Background

Advances in next generation sequencing technologies have enabled rapid generation of newly sequenced genomes at a rate that can no longer be handled by a single-core non-distributed computing system in a feasible manner [1, 2]. The large volume of sequencing data that are now available has created profound challenges in data transfer and analysis [3]. High throughput computing on supercomputers was recently introduced to meet these challenges [4, 5]. However, high performance computing can be costly, and access to a supercomputing facility can be limited for small laboratories.

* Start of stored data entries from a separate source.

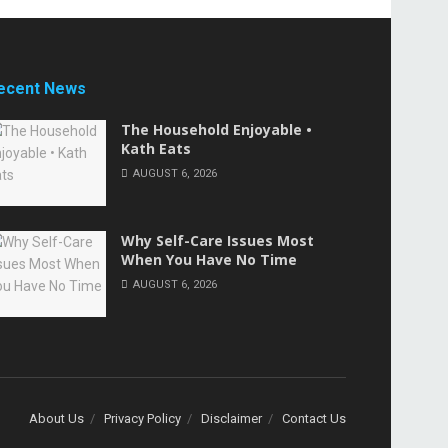
ecent News
The Household Enjoyable •
Kath Eats
AUGUST 6, 2026
Why Self-Care Issues Most
When You Have No Time
AUGUST 6, 2026
About Us
Privacy Policy
Disclaimer
Contact Us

In recent years, a number of publicly available meta-servers have been developed for protein sequence annotation [68], but public access to these servers is often restricted to a limit that ranges from 1 to 10 protein sequences per HTTP request. Other similar servers that allow users to submit their whole genome include the IGS microbial annotation pipeline [9] and the Integrated Microbial Genomes [10]. While these servers provide the convenience of a whole genome annotation, they do not accept protein sequences as input and, therefore, cannot run analyses on a set of pre-selected proteins from a given genome or a set of un-related proteins from multiple genomes. On the other hand, a local server [11] that is custom-built by using the available source code provides the option to customize the input size and to avoid all possible public exposure of private data. However, building such a local server requires expert knowledge and can be time consuming.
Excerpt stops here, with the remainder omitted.